» Required action: Copy the whole listing below exactly, with nothing left out.

» Supplied material:
▶

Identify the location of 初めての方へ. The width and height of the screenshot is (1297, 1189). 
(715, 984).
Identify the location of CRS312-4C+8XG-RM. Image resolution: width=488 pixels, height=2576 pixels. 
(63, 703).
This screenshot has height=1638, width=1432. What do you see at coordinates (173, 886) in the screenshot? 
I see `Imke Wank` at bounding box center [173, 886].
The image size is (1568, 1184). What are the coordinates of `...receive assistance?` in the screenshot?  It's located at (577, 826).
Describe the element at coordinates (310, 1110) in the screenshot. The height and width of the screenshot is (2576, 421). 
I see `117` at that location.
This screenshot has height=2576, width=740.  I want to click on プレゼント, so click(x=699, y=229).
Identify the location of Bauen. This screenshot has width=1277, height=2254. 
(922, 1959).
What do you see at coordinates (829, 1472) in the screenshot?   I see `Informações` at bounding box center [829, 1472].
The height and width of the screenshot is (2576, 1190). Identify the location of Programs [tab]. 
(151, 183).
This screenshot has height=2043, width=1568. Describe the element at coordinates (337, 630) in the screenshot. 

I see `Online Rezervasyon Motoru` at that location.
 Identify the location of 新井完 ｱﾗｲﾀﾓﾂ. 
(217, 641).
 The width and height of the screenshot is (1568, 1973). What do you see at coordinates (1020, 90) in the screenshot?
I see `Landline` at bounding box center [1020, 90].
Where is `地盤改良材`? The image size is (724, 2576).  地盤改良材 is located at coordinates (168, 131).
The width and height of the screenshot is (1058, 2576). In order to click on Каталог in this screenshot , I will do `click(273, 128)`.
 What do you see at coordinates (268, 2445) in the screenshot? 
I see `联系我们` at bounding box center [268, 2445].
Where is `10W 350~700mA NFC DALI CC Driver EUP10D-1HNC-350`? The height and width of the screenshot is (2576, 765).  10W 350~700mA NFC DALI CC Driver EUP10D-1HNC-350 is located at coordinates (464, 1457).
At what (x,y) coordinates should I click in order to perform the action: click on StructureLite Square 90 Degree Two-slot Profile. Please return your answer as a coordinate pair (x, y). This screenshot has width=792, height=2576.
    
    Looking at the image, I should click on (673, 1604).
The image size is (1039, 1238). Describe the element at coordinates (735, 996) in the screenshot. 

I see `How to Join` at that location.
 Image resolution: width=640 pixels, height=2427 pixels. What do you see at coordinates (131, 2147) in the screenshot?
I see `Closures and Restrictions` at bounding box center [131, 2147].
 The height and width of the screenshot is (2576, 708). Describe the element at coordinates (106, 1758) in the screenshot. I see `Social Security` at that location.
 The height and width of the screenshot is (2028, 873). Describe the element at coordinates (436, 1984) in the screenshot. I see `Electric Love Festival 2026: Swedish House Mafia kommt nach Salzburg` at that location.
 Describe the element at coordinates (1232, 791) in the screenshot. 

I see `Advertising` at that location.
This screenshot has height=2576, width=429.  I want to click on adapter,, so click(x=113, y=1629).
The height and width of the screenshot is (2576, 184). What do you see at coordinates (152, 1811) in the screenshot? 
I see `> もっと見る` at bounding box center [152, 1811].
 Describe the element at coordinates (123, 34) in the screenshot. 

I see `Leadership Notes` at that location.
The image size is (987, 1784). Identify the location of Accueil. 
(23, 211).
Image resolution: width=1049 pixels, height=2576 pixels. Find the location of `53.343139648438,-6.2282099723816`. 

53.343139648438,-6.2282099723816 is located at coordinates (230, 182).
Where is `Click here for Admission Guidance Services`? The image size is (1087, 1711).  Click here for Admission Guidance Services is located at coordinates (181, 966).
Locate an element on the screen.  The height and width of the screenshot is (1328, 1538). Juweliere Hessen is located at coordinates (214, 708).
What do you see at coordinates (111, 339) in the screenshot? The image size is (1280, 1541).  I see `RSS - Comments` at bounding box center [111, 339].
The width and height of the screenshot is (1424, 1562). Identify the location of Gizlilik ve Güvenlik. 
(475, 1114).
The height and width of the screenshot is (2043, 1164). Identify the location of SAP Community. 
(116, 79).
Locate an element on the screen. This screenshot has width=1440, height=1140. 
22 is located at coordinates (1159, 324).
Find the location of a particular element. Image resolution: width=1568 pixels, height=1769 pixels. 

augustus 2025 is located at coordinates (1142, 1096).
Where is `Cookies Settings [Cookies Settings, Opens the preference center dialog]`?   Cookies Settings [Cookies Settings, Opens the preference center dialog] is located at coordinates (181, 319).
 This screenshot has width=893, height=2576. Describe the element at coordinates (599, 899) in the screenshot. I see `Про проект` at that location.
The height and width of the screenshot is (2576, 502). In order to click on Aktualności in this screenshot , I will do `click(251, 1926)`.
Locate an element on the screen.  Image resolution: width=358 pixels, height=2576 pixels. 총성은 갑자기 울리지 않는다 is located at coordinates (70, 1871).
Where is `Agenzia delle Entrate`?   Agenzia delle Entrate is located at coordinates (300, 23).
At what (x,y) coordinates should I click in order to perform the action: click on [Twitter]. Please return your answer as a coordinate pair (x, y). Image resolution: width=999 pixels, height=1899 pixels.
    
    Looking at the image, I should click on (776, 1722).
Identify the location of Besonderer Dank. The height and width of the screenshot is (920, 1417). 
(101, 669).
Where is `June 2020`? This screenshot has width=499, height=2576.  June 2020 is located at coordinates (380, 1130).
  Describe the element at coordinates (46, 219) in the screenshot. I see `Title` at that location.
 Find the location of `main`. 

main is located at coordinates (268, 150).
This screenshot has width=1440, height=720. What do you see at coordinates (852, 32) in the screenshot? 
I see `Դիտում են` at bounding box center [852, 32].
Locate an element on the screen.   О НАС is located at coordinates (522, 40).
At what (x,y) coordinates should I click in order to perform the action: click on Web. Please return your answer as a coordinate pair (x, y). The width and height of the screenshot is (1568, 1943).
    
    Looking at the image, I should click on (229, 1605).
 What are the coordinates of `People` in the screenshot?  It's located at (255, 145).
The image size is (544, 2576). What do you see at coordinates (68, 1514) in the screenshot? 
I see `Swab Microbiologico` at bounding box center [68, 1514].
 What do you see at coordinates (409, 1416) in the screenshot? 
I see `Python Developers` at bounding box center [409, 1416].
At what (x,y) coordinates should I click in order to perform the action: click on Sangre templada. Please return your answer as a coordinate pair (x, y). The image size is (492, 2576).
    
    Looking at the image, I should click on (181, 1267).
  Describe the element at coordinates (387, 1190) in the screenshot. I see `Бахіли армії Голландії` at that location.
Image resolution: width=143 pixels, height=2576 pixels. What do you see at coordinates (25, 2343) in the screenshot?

◀

» Output below:
Identify the location of 初めての方へ. The width and height of the screenshot is (1297, 1189). 
(715, 984).
Identify the location of CRS312-4C+8XG-RM. Image resolution: width=488 pixels, height=2576 pixels. 
(63, 703).
This screenshot has height=1638, width=1432. What do you see at coordinates (173, 886) in the screenshot? 
I see `Imke Wank` at bounding box center [173, 886].
The image size is (1568, 1184). What are the coordinates of `...receive assistance?` in the screenshot?  It's located at (577, 826).
Describe the element at coordinates (310, 1110) in the screenshot. The height and width of the screenshot is (2576, 421). 
I see `117` at that location.
This screenshot has height=2576, width=740.  I want to click on プレゼント, so click(x=699, y=229).
Identify the location of Bauen. This screenshot has width=1277, height=2254. 
(922, 1959).
What do you see at coordinates (829, 1472) in the screenshot?   I see `Informações` at bounding box center [829, 1472].
The height and width of the screenshot is (2576, 1190). Identify the location of Programs [tab]. 
(151, 183).
This screenshot has height=2043, width=1568. Describe the element at coordinates (337, 630) in the screenshot. 

I see `Online Rezervasyon Motoru` at that location.
 Identify the location of 新井完 ｱﾗｲﾀﾓﾂ. 
(217, 641).
 The width and height of the screenshot is (1568, 1973). What do you see at coordinates (1020, 90) in the screenshot?
I see `Landline` at bounding box center [1020, 90].
Where is `地盤改良材`? The image size is (724, 2576).  地盤改良材 is located at coordinates (168, 131).
The width and height of the screenshot is (1058, 2576). In order to click on Каталог in this screenshot , I will do `click(273, 128)`.
 What do you see at coordinates (268, 2445) in the screenshot? 
I see `联系我们` at bounding box center [268, 2445].
Where is `10W 350~700mA NFC DALI CC Driver EUP10D-1HNC-350`? The height and width of the screenshot is (2576, 765).  10W 350~700mA NFC DALI CC Driver EUP10D-1HNC-350 is located at coordinates (464, 1457).
At what (x,y) coordinates should I click in order to perform the action: click on StructureLite Square 90 Degree Two-slot Profile. Please return your answer as a coordinate pair (x, y). This screenshot has width=792, height=2576.
    
    Looking at the image, I should click on (673, 1604).
The image size is (1039, 1238). Describe the element at coordinates (735, 996) in the screenshot. 

I see `How to Join` at that location.
 Image resolution: width=640 pixels, height=2427 pixels. What do you see at coordinates (131, 2147) in the screenshot?
I see `Closures and Restrictions` at bounding box center [131, 2147].
 The height and width of the screenshot is (2576, 708). Describe the element at coordinates (106, 1758) in the screenshot. I see `Social Security` at that location.
 The height and width of the screenshot is (2028, 873). Describe the element at coordinates (436, 1984) in the screenshot. I see `Electric Love Festival 2026: Swedish House Mafia kommt nach Salzburg` at that location.
 Describe the element at coordinates (1232, 791) in the screenshot. 

I see `Advertising` at that location.
This screenshot has height=2576, width=429.  I want to click on adapter,, so click(x=113, y=1629).
The height and width of the screenshot is (2576, 184). What do you see at coordinates (152, 1811) in the screenshot? 
I see `> もっと見る` at bounding box center [152, 1811].
 Describe the element at coordinates (123, 34) in the screenshot. 

I see `Leadership Notes` at that location.
The image size is (987, 1784). Identify the location of Accueil. 
(23, 211).
Image resolution: width=1049 pixels, height=2576 pixels. Find the location of `53.343139648438,-6.2282099723816`. 

53.343139648438,-6.2282099723816 is located at coordinates (230, 182).
Where is `Click here for Admission Guidance Services`? The image size is (1087, 1711).  Click here for Admission Guidance Services is located at coordinates (181, 966).
Locate an element on the screen.  The height and width of the screenshot is (1328, 1538). Juweliere Hessen is located at coordinates (214, 708).
What do you see at coordinates (111, 339) in the screenshot? The image size is (1280, 1541).  I see `RSS - Comments` at bounding box center [111, 339].
The width and height of the screenshot is (1424, 1562). Identify the location of Gizlilik ve Güvenlik. 
(475, 1114).
The height and width of the screenshot is (2043, 1164). Identify the location of SAP Community. 
(116, 79).
Locate an element on the screen. This screenshot has width=1440, height=1140. 
22 is located at coordinates (1159, 324).
Find the location of a particular element. Image resolution: width=1568 pixels, height=1769 pixels. 

augustus 2025 is located at coordinates (1142, 1096).
Where is `Cookies Settings [Cookies Settings, Opens the preference center dialog]`?   Cookies Settings [Cookies Settings, Opens the preference center dialog] is located at coordinates (181, 319).
 This screenshot has width=893, height=2576. Describe the element at coordinates (599, 899) in the screenshot. I see `Про проект` at that location.
The height and width of the screenshot is (2576, 502). In order to click on Aktualności in this screenshot , I will do `click(251, 1926)`.
Locate an element on the screen.  Image resolution: width=358 pixels, height=2576 pixels. 총성은 갑자기 울리지 않는다 is located at coordinates (70, 1871).
Where is `Agenzia delle Entrate`?   Agenzia delle Entrate is located at coordinates (300, 23).
At what (x,y) coordinates should I click in order to perform the action: click on [Twitter]. Please return your answer as a coordinate pair (x, y). Image resolution: width=999 pixels, height=1899 pixels.
    
    Looking at the image, I should click on (776, 1722).
Identify the location of Besonderer Dank. The height and width of the screenshot is (920, 1417). 
(101, 669).
Where is `June 2020`? This screenshot has width=499, height=2576.  June 2020 is located at coordinates (380, 1130).
  Describe the element at coordinates (46, 219) in the screenshot. I see `Title` at that location.
 Find the location of `main`. 

main is located at coordinates (268, 150).
This screenshot has width=1440, height=720. What do you see at coordinates (852, 32) in the screenshot? 
I see `Դիտում են` at bounding box center [852, 32].
Locate an element on the screen.   О НАС is located at coordinates (522, 40).
At what (x,y) coordinates should I click in order to perform the action: click on Web. Please return your answer as a coordinate pair (x, y). The width and height of the screenshot is (1568, 1943).
    
    Looking at the image, I should click on (229, 1605).
 What are the coordinates of `People` in the screenshot?  It's located at (255, 145).
The image size is (544, 2576). What do you see at coordinates (68, 1514) in the screenshot? 
I see `Swab Microbiologico` at bounding box center [68, 1514].
 What do you see at coordinates (409, 1416) in the screenshot? 
I see `Python Developers` at bounding box center [409, 1416].
At what (x,y) coordinates should I click in order to perform the action: click on Sangre templada. Please return your answer as a coordinate pair (x, y). The image size is (492, 2576).
    
    Looking at the image, I should click on (181, 1267).
  Describe the element at coordinates (387, 1190) in the screenshot. I see `Бахіли армії Голландії` at that location.
Image resolution: width=143 pixels, height=2576 pixels. What do you see at coordinates (25, 2343) in the screenshot?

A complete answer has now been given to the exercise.